Your objective> Keep to one stretch of the data below, the lines from the one with "combien de dose" up to and including the one with "Bull Symphonic』に", and return that stretch exactly.

Data shown>
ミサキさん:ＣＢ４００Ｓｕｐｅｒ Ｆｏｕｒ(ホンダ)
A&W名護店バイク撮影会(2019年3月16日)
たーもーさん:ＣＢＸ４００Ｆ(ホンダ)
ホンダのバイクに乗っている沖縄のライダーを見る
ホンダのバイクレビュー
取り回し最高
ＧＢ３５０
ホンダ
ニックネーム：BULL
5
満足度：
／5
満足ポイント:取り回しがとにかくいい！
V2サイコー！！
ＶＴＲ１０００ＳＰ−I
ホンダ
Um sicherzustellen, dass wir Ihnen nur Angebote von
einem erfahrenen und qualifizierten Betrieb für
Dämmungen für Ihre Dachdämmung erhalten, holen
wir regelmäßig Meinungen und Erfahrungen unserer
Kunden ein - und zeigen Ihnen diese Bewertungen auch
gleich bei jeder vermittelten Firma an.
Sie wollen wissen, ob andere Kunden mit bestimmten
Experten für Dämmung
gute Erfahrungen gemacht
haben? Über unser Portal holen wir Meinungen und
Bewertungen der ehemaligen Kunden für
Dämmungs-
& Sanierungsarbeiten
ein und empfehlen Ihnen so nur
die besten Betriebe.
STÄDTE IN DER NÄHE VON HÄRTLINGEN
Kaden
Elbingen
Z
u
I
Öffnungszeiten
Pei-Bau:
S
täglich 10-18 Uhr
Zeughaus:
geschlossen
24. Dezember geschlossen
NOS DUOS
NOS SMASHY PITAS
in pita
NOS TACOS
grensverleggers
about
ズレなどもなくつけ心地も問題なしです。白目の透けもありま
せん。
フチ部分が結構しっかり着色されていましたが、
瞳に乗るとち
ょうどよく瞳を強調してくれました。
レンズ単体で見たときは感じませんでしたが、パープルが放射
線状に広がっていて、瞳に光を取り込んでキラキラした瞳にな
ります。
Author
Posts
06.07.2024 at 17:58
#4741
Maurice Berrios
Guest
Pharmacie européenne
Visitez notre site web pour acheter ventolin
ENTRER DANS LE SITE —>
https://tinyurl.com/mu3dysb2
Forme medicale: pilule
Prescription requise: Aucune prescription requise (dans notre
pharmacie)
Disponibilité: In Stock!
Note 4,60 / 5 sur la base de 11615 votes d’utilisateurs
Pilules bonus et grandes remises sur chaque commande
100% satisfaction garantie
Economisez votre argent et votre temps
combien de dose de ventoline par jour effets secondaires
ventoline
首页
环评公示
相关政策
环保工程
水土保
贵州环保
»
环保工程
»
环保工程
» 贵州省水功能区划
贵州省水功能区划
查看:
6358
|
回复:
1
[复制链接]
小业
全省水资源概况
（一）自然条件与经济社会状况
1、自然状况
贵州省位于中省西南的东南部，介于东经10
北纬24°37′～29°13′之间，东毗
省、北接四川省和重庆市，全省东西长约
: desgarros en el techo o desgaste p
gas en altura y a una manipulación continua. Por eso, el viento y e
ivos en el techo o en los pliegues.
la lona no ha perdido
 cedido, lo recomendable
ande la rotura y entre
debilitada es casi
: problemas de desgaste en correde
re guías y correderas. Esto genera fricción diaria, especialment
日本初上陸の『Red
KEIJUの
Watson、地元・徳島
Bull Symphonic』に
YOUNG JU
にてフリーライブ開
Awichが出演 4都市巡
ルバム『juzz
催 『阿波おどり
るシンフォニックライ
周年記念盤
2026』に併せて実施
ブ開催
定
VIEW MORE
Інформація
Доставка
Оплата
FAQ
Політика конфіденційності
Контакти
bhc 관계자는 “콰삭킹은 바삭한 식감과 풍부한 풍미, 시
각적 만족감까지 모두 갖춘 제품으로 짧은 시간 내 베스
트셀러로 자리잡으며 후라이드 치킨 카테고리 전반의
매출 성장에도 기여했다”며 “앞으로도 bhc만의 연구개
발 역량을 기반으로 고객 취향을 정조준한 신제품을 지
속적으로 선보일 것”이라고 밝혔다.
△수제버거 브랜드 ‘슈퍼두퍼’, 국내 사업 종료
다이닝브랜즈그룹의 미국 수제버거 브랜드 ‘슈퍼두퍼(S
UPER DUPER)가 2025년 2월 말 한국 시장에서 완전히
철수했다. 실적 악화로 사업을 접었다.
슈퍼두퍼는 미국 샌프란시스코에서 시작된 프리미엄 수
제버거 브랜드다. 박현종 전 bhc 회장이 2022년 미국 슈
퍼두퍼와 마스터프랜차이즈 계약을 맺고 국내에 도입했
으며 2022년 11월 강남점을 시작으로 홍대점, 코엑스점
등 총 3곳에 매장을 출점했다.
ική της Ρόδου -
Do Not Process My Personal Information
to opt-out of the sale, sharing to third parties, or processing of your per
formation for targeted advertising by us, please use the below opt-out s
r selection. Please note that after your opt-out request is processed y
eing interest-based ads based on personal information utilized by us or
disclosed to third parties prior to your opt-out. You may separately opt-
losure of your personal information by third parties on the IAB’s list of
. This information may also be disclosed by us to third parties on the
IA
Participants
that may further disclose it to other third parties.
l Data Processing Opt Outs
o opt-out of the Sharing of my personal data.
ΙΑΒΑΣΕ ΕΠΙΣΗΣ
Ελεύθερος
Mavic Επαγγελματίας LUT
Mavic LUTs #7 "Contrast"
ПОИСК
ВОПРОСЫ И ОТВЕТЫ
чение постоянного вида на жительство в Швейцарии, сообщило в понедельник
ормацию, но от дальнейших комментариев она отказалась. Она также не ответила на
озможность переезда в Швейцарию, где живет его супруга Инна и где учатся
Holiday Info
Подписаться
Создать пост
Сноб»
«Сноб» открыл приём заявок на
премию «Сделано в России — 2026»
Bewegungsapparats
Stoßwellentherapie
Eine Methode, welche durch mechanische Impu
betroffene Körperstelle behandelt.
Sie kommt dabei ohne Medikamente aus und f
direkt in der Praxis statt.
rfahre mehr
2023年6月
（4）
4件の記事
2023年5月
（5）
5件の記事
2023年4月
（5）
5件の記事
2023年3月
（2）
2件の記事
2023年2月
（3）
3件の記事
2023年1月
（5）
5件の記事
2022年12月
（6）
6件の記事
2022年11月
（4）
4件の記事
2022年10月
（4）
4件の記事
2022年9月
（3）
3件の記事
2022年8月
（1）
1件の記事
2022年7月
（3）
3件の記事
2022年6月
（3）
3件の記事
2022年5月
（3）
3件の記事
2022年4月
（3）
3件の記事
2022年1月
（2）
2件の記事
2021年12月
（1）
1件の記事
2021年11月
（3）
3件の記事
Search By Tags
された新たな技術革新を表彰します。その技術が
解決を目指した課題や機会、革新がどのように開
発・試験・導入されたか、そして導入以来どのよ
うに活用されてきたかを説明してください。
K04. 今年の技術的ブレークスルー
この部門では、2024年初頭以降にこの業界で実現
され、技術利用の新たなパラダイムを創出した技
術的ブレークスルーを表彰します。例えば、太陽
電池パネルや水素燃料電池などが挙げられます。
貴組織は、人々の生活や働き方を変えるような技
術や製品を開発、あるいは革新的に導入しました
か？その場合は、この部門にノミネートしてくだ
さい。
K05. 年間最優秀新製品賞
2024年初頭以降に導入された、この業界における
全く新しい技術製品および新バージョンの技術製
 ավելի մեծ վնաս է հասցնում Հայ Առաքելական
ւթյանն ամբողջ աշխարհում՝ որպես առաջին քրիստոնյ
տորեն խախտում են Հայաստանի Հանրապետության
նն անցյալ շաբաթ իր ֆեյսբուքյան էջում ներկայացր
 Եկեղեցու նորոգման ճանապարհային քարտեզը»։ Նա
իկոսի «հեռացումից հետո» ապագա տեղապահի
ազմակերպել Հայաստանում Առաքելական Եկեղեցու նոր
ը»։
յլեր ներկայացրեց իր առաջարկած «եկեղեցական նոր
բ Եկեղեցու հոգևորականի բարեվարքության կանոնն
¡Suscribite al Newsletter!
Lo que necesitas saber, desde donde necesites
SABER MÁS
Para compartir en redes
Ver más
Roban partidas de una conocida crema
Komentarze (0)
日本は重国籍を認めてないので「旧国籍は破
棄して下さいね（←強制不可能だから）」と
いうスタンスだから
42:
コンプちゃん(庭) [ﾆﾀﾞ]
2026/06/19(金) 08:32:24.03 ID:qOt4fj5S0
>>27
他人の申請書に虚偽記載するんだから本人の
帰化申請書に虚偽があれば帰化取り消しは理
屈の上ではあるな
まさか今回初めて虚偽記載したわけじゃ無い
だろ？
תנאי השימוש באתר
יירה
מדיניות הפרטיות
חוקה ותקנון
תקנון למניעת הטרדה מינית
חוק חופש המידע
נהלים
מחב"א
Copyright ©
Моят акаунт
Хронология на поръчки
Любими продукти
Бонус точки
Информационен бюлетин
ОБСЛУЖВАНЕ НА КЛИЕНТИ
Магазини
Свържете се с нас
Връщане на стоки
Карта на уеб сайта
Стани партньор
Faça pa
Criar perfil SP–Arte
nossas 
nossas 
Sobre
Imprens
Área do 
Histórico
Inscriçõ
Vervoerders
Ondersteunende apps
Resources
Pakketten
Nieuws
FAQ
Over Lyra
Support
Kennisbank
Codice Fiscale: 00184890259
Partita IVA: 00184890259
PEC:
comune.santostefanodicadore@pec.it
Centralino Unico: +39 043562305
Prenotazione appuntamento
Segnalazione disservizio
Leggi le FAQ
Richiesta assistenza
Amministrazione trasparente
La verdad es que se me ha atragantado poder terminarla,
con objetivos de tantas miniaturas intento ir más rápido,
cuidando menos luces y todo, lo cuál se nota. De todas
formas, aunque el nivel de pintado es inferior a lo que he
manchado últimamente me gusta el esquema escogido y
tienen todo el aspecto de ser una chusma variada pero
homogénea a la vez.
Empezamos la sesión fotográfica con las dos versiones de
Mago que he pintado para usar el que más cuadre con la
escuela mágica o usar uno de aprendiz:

Answer>
combien de dose de ventoline par jour effets secondaires
ventoline
首页
环评公示
相关政策
环保工程
水土保
贵州环保
»
环保工程
»
环保工程
» 贵州省水功能区划
贵州省水功能区划
查看:
6358
|
回复:
1
[复制链接]
小业
全省水资源概况
（一）自然条件与经济社会状况
1、自然状况
贵州省位于中省西南的东南部，介于东经10
北纬24°37′～29°13′之间，东毗
省、北接四川省和重庆市，全省东西长约
: desgarros en el techo o desgaste p
gas en altura y a una manipulación continua. Por eso, el viento y e
ivos en el techo o en los pliegues.
la lona no ha perdido
 cedido, lo recomendable
ande la rotura y entre
debilitada es casi
: problemas de desgaste en correde
re guías y correderas. Esto genera fricción diaria, especialment
日本初上陸の『Red
KEIJUの
Watson、地元・徳島
Bull Symphonic』に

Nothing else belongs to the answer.